• _TASK ITEM_: Filter the entries below down to the lines that hold "sample".

[[ DATA PROVIDED open ]]

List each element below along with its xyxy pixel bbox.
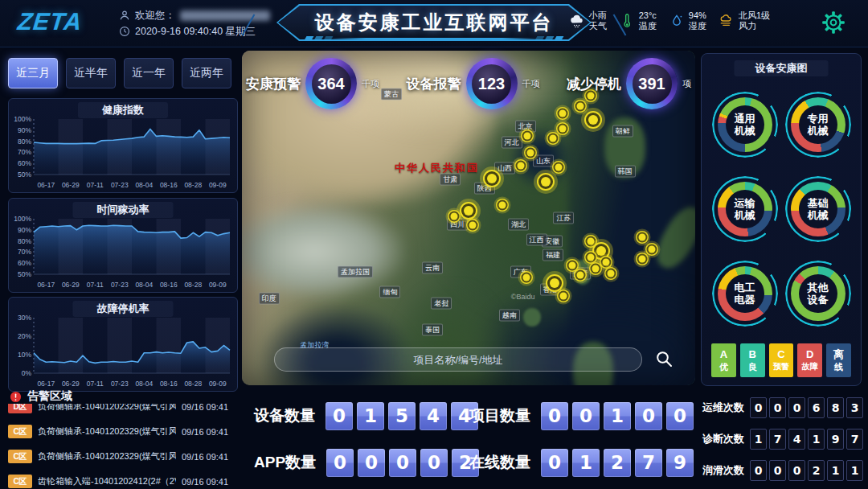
gauge-label: 基础机械 [799, 190, 837, 228]
project-marker-21[interactable] [560, 292, 567, 299]
digit-cell: 0 [635, 402, 662, 430]
project-marker-2[interactable] [549, 135, 556, 142]
svg-text:06-17: 06-17 [37, 380, 55, 388]
chart-panel-failure-downtime: 故障停机率 0%10%20%30%06-1706-2907-1107-2308-… [8, 297, 238, 392]
counters: 运维次数 000683 诊断次数 174197 润滑次数 000211 [702, 397, 863, 489]
alert-text: 负荷侧轴承-10401202329(煤气引风机电... [38, 425, 176, 438]
project-marker-10[interactable] [450, 212, 457, 220]
legend-cell-3: D故障 [797, 343, 822, 377]
alert-icon [10, 391, 22, 403]
stat-project-count: 项目数量 00100 [469, 402, 698, 430]
kpi-unit: 千项 [522, 78, 540, 90]
gauge-label: 电工电器 [726, 274, 764, 313]
project-marker-29[interactable] [522, 273, 530, 281]
legend-cell-1: B良 [740, 343, 765, 377]
gauge-label: 专用机械 [799, 105, 837, 144]
chart-panel-health-index: 健康指数 50%60%70%80%90%100%06-1706-2907-110… [8, 98, 238, 193]
search-input[interactable] [274, 347, 642, 372]
counter-diagnosis: 诊断次数 174197 [702, 429, 863, 450]
project-marker-6[interactable] [517, 162, 524, 170]
svg-text:70%: 70% [18, 148, 31, 156]
kpi-unit: 千项 [362, 78, 379, 90]
project-marker-1[interactable] [559, 125, 566, 133]
project-marker-7[interactable] [541, 177, 551, 187]
project-marker-14[interactable] [596, 246, 606, 256]
project-marker-23[interactable] [639, 233, 646, 240]
project-marker-0[interactable] [588, 115, 598, 125]
project-marker-13[interactable] [587, 237, 594, 244]
stat-label: 设备数量 [254, 405, 315, 426]
svg-text:90%: 90% [18, 126, 31, 134]
alert-section-header: 告警区域 [10, 389, 72, 404]
time-filter-0[interactable]: 近三月 [8, 58, 58, 88]
legend-cell-4: 离线 [826, 343, 851, 377]
project-marker-25[interactable] [639, 255, 646, 262]
weather-text: 小雨天气 [589, 10, 607, 31]
thermometer-icon [619, 13, 635, 29]
digit-cell: 1 [357, 402, 384, 430]
chart-panel-time-utilization: 时间稼动率 50%60%70%80%90%100%06-1706-2907-11… [8, 198, 238, 293]
map-label-province: 甘肃 [440, 174, 461, 186]
welcome-label: 欢迎您： [135, 9, 175, 23]
svg-text:06-29: 06-29 [62, 380, 80, 388]
svg-text:30%: 30% [18, 314, 31, 322]
svg-text:50%: 50% [18, 171, 31, 179]
kpi-label: 减少停机 [567, 75, 621, 93]
gear-icon[interactable] [821, 10, 845, 35]
project-marker-18[interactable] [607, 269, 614, 277]
project-marker-20[interactable] [550, 278, 559, 288]
alert-time: 09/16 09:41 [182, 477, 228, 487]
project-marker-12[interactable] [498, 202, 506, 209]
zone-badge: C区 [8, 450, 32, 463]
digit-cell: 0 [788, 460, 805, 481]
weather-text: 23°c温度 [639, 10, 657, 31]
map-label-province: 泰国 [422, 324, 443, 336]
digit-cell: 1 [846, 460, 863, 481]
digit-cell: 1 [827, 460, 844, 481]
map-label-watermark: ©Baidu [509, 293, 538, 301]
project-marker-11[interactable] [469, 222, 477, 229]
time-filter-1[interactable]: 近半年 [66, 58, 116, 88]
project-marker-8[interactable] [487, 174, 497, 183]
alert-list[interactable]: D区 负荷侧轴承-10401202329(煤气引风机电... 09/16 09:… [8, 404, 238, 489]
kpi-value: 391 [633, 64, 672, 104]
map-label-province: 江西 [526, 234, 547, 246]
weather-item: 小雨天气 [569, 10, 607, 31]
project-marker-16[interactable] [603, 258, 610, 265]
search-icon[interactable] [654, 349, 674, 368]
kpi-ring-row: 安康预警 364 千项 设备报警 123 千项 减少停机 391 项 [246, 58, 691, 109]
stat-app-count: APP数量 00002 [254, 449, 469, 477]
digit-cell: 0 [541, 402, 568, 430]
alert-row-3[interactable]: C区 齿轮箱输入端-10401202412(2#（2V）... 09/16 09… [8, 469, 238, 489]
alert-row-1[interactable]: C区 负荷侧轴承-10401202329(煤气引风机电... 09/16 09:… [8, 419, 238, 444]
alert-row-2[interactable]: C区 负荷侧轴承-10401202329(煤气引风机电... 09/16 09:… [8, 444, 238, 469]
time-filter-3[interactable]: 近两年 [182, 58, 231, 88]
project-marker-17[interactable] [592, 265, 600, 272]
project-marker-9[interactable] [464, 206, 473, 216]
gauge-label: 运输机械 [726, 190, 764, 228]
map-label-province: 老挝 [431, 298, 452, 310]
project-marker-4[interactable] [526, 150, 534, 157]
map-label-province: 云南 [422, 262, 443, 274]
project-marker-24[interactable] [649, 245, 656, 253]
time-filter-2[interactable]: 近一年 [124, 58, 174, 88]
dashboard: ZETA 欢迎您： 2020-9-16 09:40:40 星期三 设备安康工业互… [0, 0, 868, 489]
project-marker-15[interactable] [588, 253, 595, 261]
project-marker-22[interactable] [568, 261, 575, 269]
digit-cell: 1 [808, 429, 825, 450]
kpi-ring: 364 [305, 58, 357, 109]
kpi-label: 安康预警 [246, 75, 301, 93]
project-marker-3[interactable] [523, 132, 530, 139]
alert-row-0[interactable]: D区 负荷侧轴承-10401202329(煤气引风机电... 09/16 09:… [8, 404, 238, 419]
project-marker-28[interactable] [559, 109, 566, 117]
failure-downtime-chart: 0%10%20%30%06-1706-2907-1107-2308-0408-1… [12, 314, 234, 388]
stat-label: 在线数量 [469, 452, 530, 473]
svg-text:08-16: 08-16 [160, 281, 178, 289]
health-legend: A优B良C预警D故障离线 [711, 343, 851, 377]
gauge-3: 基础机械 [785, 176, 851, 242]
project-marker-5[interactable] [555, 164, 562, 171]
svg-text:100%: 100% [14, 116, 31, 123]
svg-text:08-28: 08-28 [184, 181, 202, 189]
project-marker-19[interactable] [576, 271, 583, 278]
gauge-2: 运输机械 [712, 176, 778, 242]
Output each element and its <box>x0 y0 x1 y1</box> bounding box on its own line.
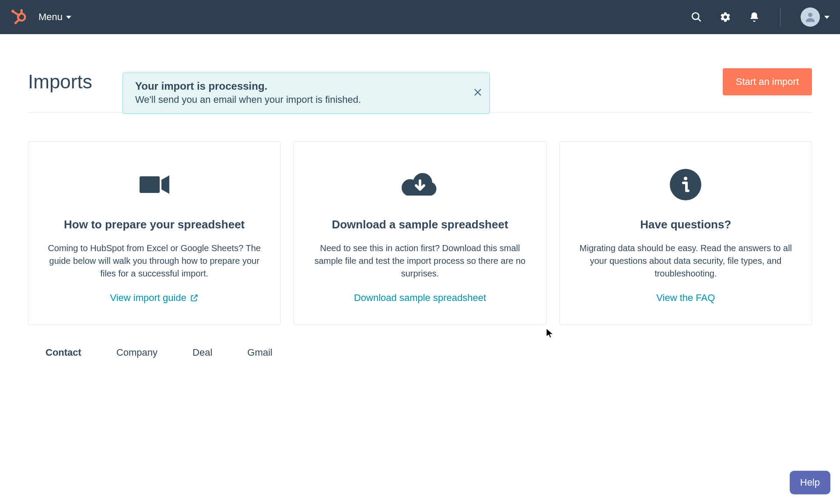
help-cards: How to prepare your spreadsheet Coming t… <box>28 141 812 325</box>
close-icon[interactable] <box>473 88 483 99</box>
card-title: Download a sample spreadsheet <box>332 217 508 232</box>
search-icon[interactable] <box>691 11 702 23</box>
svg-marker-13 <box>161 175 169 194</box>
card-prepare-spreadsheet: How to prepare your spreadsheet Coming t… <box>28 141 280 325</box>
card-desc: Need to see this in action first? Downlo… <box>313 242 526 280</box>
card-title: Have questions? <box>640 217 731 232</box>
menu-label: Menu <box>38 11 63 23</box>
svg-point-9 <box>808 13 812 17</box>
svg-rect-12 <box>140 176 160 193</box>
cloud-download-icon <box>398 168 442 201</box>
info-icon <box>669 168 702 201</box>
settings-gear-icon[interactable] <box>720 11 731 23</box>
notifications-bell-icon[interactable] <box>749 11 760 23</box>
card-title: How to prepare your spreadsheet <box>64 217 245 232</box>
menu-dropdown[interactable]: Menu <box>38 11 71 23</box>
view-faq-link[interactable]: View the FAQ <box>656 292 715 304</box>
page-body: Your import is processing. We'll send yo… <box>0 34 840 363</box>
avatar <box>801 7 820 27</box>
card-sample-spreadsheet: Download a sample spreadsheet Need to se… <box>294 141 546 325</box>
help-button[interactable]: Help <box>790 471 830 494</box>
tab-contact[interactable]: Contact <box>46 347 81 363</box>
external-link-icon <box>190 294 199 302</box>
alert-title: Your import is processing. <box>135 80 465 92</box>
hubspot-logo[interactable] <box>10 9 26 25</box>
card-desc: Coming to HubSpot from Excel or Google S… <box>48 242 261 280</box>
chevron-down-icon <box>66 16 71 19</box>
top-nav: Menu <box>0 0 840 34</box>
tab-gmail[interactable]: Gmail <box>247 347 272 363</box>
svg-point-6 <box>14 22 17 24</box>
account-menu[interactable] <box>801 7 830 27</box>
processing-alert: Your import is processing. We'll send yo… <box>122 73 490 114</box>
tabs: Contact Company Deal Gmail <box>28 325 812 363</box>
chevron-down-icon <box>824 16 830 19</box>
svg-point-4 <box>11 10 14 12</box>
svg-point-15 <box>684 177 687 180</box>
card-link-label: Download sample spreadsheet <box>354 292 486 304</box>
card-desc: Migrating data should be easy. Read the … <box>579 242 792 280</box>
download-sample-link[interactable]: Download sample spreadsheet <box>354 292 486 304</box>
card-link-label: View import guide <box>110 292 186 304</box>
start-import-button[interactable]: Start an import <box>723 68 812 95</box>
card-faq: Have questions? Migrating data should be… <box>560 141 812 325</box>
nav-right <box>691 7 830 27</box>
alert-subtitle: We'll send you an email when your import… <box>135 94 465 105</box>
svg-point-7 <box>692 13 699 19</box>
svg-line-8 <box>698 18 701 21</box>
nav-divider <box>780 7 780 27</box>
svg-point-5 <box>21 9 23 11</box>
page-title: Imports <box>28 71 92 93</box>
view-import-guide-link[interactable]: View import guide <box>110 292 198 304</box>
video-camera-icon <box>137 168 172 201</box>
card-link-label: View the FAQ <box>656 292 715 304</box>
nav-left: Menu <box>10 9 71 25</box>
tab-deal[interactable]: Deal <box>192 347 212 363</box>
tab-company[interactable]: Company <box>116 347 158 363</box>
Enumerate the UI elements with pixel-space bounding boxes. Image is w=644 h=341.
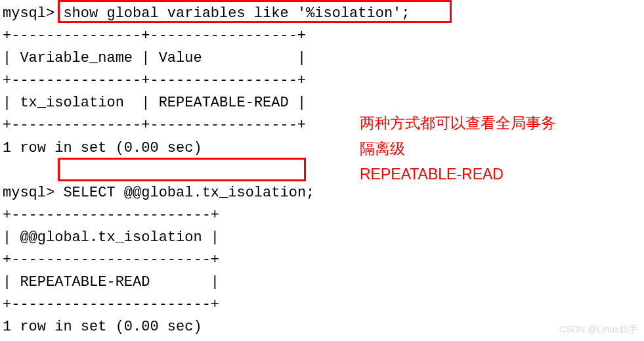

[[ DATA PROVIDED closed ]]

• _TASK RESPONSE_:
card-title: Download a sample spreadsheet <box>332 217 508 232</box>
card-sample-spreadsheet: Download a sample spreadsheet Need to se… <box>294 141 546 325</box>
card-link-label: Download sample spreadsheet <box>354 292 486 304</box>
download-sample-link[interactable]: Download sample spreadsheet <box>354 292 486 304</box>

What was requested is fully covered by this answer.